Available data: Begin

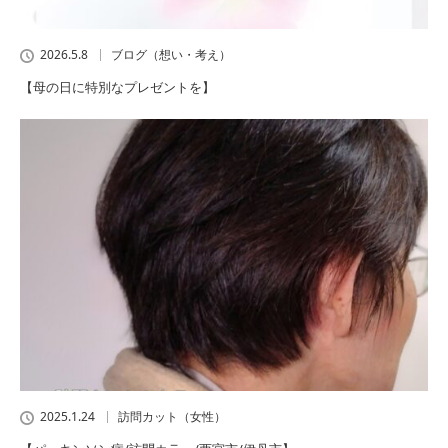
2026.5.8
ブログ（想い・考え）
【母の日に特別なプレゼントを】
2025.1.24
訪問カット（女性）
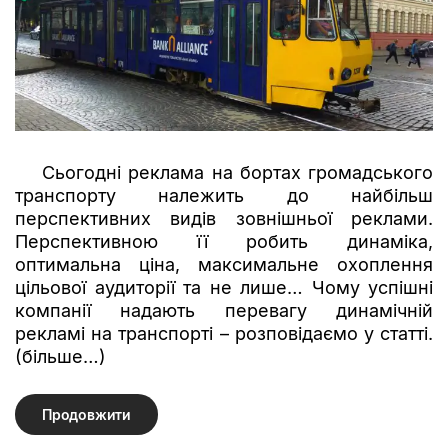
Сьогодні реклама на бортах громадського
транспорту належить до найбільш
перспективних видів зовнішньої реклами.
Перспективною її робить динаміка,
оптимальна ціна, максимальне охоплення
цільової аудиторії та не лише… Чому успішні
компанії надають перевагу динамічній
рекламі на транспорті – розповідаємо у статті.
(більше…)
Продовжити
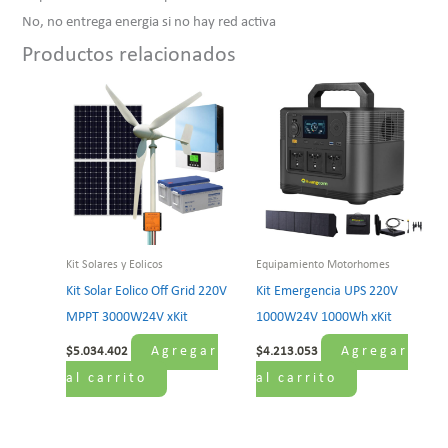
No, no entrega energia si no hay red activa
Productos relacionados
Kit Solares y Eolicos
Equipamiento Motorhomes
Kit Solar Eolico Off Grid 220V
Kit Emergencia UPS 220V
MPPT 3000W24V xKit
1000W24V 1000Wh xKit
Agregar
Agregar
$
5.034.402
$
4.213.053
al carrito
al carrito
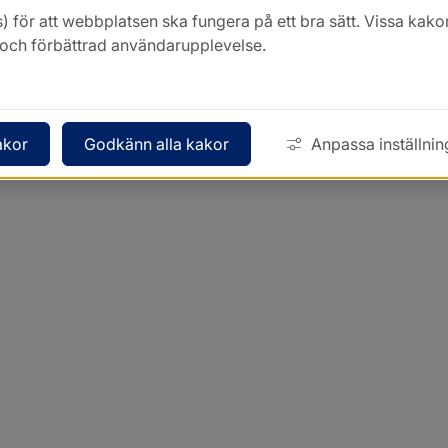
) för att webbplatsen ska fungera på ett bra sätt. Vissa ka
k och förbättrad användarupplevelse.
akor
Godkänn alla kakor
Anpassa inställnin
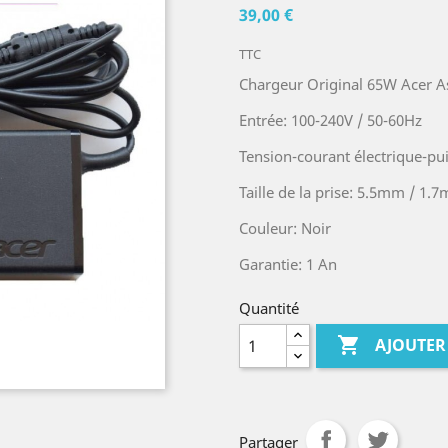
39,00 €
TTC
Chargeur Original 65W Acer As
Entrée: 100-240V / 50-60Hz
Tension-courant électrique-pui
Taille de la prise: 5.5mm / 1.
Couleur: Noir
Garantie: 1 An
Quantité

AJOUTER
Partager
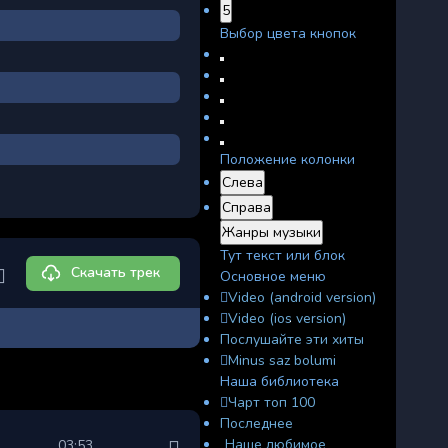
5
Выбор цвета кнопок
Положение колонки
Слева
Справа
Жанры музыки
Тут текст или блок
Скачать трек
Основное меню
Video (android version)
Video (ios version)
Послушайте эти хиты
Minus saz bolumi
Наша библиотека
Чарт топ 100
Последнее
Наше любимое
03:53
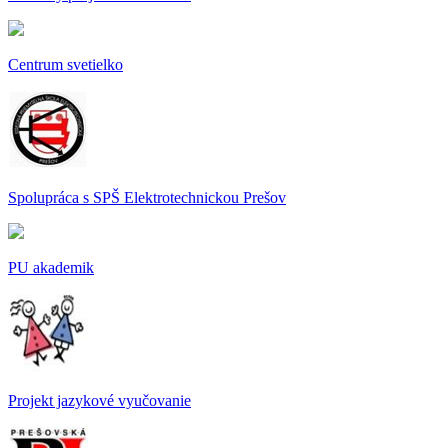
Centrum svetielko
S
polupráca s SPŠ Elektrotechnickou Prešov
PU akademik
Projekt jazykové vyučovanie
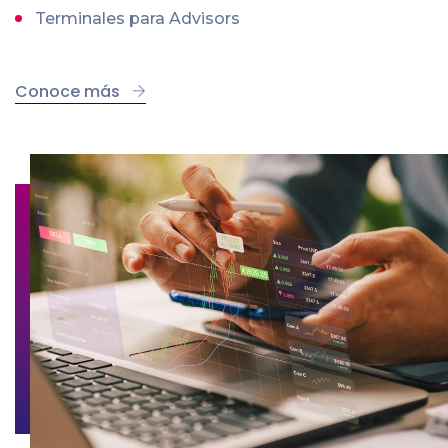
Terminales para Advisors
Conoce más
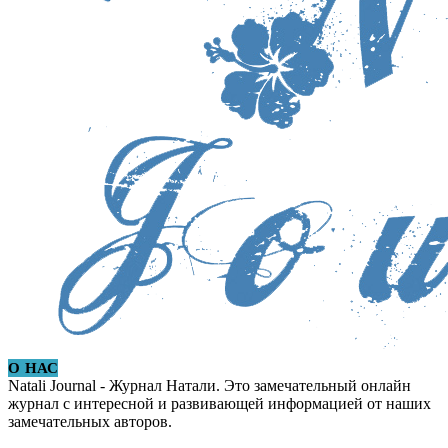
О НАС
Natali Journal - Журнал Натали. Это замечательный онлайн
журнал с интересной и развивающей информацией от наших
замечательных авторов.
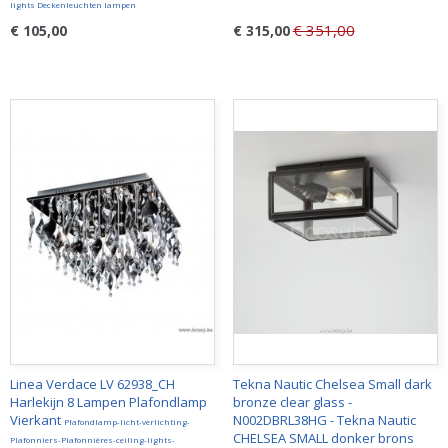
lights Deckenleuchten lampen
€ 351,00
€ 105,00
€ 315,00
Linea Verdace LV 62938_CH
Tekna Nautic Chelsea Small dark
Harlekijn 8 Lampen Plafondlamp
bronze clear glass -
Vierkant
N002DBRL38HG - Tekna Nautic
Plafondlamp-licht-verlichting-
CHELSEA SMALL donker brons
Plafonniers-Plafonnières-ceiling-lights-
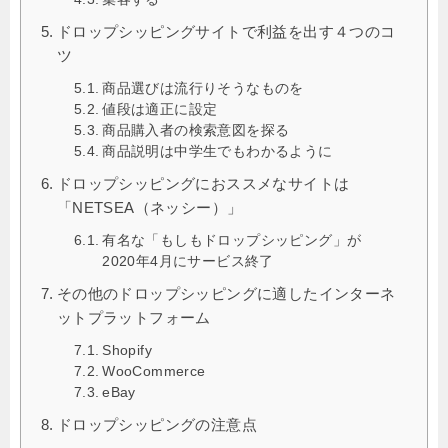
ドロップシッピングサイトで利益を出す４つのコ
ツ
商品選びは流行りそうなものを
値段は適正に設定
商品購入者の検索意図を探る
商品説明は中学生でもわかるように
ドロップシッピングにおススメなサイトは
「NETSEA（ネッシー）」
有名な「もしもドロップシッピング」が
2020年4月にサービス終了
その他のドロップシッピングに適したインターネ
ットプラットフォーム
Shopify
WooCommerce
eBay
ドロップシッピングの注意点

Available data: End

## Work order
Return every entry word for word, but drop any pictures.

## Finished exercise
2026.5.8
ブログ（想い・考え）
【母の日に特別なプレゼントを】
2025.1.24
訪問カット（女性）
Сьогодні реклама на бортах громадського
транспорту належить до найбільш
перспективних видів зовнішньої реклами.
Перспективною її робить динаміка,
оптимальна ціна, максимальне охоплення
цільової аудиторії та не лише… Чому успішні
компанії надають перевагу динамічній
рекламі на транспорті – розповідаємо у статті.
(більше…)
Продовжити
No, no entrega energia si no hay red activa
Productos relacionados
Kit Solares y Eolicos
Equipamiento Motorhomes
Kit Solar Eolico Off Grid 220V
Kit Emergencia UPS 220V
MPPT 3000W24V xKit
1000W24V 1000Wh xKit
Agregar
Agregar
$
5.034.402
$
4.213.053
al carrito
al carrito
) för att webbplatsen ska fungera på ett bra sätt. Vissa ka
k och förbättrad användarupplevelse.
akor
Godkänn alla kakor
Anpassa inställnin
39,00 €
TTC
Chargeur Original 65W Acer As
Entrée: 100-240V / 50-60Hz
Tension-courant électrique-pui
Taille de la prise: 5.5mm / 1.
Couleur: Noir
Garantie: 1 An
Quantité

AJOUTER
Partager
5
Выбор цвета кнопок
Положение колонки
Слева
Справа
Жанры музыки
Тут текст или блок
Скачать трек
Основное меню
Video (android version)
Video (ios version)
Послушайте эти хиты
Minus saz bolumi
Наша библиотека
Чарт топ 100
Последнее
Наше любимое
03:53
Centrum svetielko
S
polupráca s SPŠ Elektrotechnickou Prešov
PU akademik
Projekt jazykové vyučovanie
Terminales para Advisors
Conoce más
О НАС
Natali Journal - Журнал Натали. Это замечательный онлайн
журнал с интересной и развивающей информацией от наших
замечательных авторов.
lights Deckenleuchten lampen
€ 351,00
€ 105,00
€ 315,00
Linea Verdace LV 62938_CH
Tekna Nautic Chelsea Small dark
Harlekijn 8 Lampen Plafondlamp
bronze clear glass -
Vierkant
N002DBRL38HG - Tekna Nautic
Plafondlamp-licht-verlichting-
CHELSEA SMALL donker brons
Plafonniers-Plafonnières-ceiling-lights-
ドロップシッピングサイトで利益を出す４つのコ
ツ
商品選びは流行りそうなものを
値段は適正に設定
商品購入者の検索意図を探る
商品説明は中学生でもわかるように
ドロップシッピングにおススメなサイトは
「NETSEA（ネッシー）」
有名な「もしもドロップシッピング」が
2020年4月にサービス終了
その他のドロップシッピングに適したインターネ
ットプラットフォーム
Shopify
WooCommerce
eBay
ドロップシッピングの注意点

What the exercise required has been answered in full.